What you have to do:
Every line of the data should be written out exactly, with the pictures left out.

(Saved data entries)
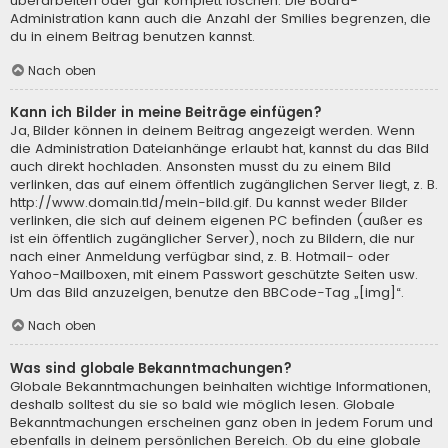
überarbeiten oder gar komplett löschen. Die Board-
Administration kann auch die Anzahl der Smilies begrenzen, die
du in einem Beitrag benutzen kannst.
Nach oben
Kann ich Bilder in meine Beiträge einfügen?
Ja, Bilder können in deinem Beitrag angezeigt werden. Wenn
die Administration Dateianhänge erlaubt hat, kannst du das Bild
auch direkt hochladen. Ansonsten musst du zu einem Bild
verlinken, das auf einem öffentlich zugänglichen Server liegt, z. B.
http://www.domain.tld/mein-bild.gif. Du kannst weder Bilder
verlinken, die sich auf deinem eigenen PC befinden (außer es
ist ein öffentlich zugänglicher Server), noch zu Bildern, die nur
nach einer Anmeldung verfügbar sind, z. B. Hotmail- oder
Yahoo-Mailboxen, mit einem Passwort geschützte Seiten usw.
Um das Bild anzuzeigen, benutze den BBCode-Tag „[img]“.
Nach oben
Was sind globale Bekanntmachungen?
Globale Bekanntmachungen beinhalten wichtige Informationen,
deshalb solltest du sie so bald wie möglich lesen. Globale
Bekanntmachungen erscheinen ganz oben in jedem Forum und
ebenfalls in deinem persönlichen Bereich. Ob du eine globale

Output below:
überarbeiten oder gar komplett löschen. Die Board-
Administration kann auch die Anzahl der Smilies begrenzen, die
du in einem Beitrag benutzen kannst.
Nach oben
Kann ich Bilder in meine Beiträge einfügen?
Ja, Bilder können in deinem Beitrag angezeigt werden. Wenn
die Administration Dateianhänge erlaubt hat, kannst du das Bild
auch direkt hochladen. Ansonsten musst du zu einem Bild
verlinken, das auf einem öffentlich zugänglichen Server liegt, z. B.
http://www.domain.tld/mein-bild.gif. Du kannst weder Bilder
verlinken, die sich auf deinem eigenen PC befinden (außer es
ist ein öffentlich zugänglicher Server), noch zu Bildern, die nur
nach einer Anmeldung verfügbar sind, z. B. Hotmail- oder
Yahoo-Mailboxen, mit einem Passwort geschützte Seiten usw.
Um das Bild anzuzeigen, benutze den BBCode-Tag „[img]“.
Nach oben
Was sind globale Bekanntmachungen?
Globale Bekanntmachungen beinhalten wichtige Informationen,
deshalb solltest du sie so bald wie möglich lesen. Globale
Bekanntmachungen erscheinen ganz oben in jedem Forum und
ebenfalls in deinem persönlichen Bereich. Ob du eine globale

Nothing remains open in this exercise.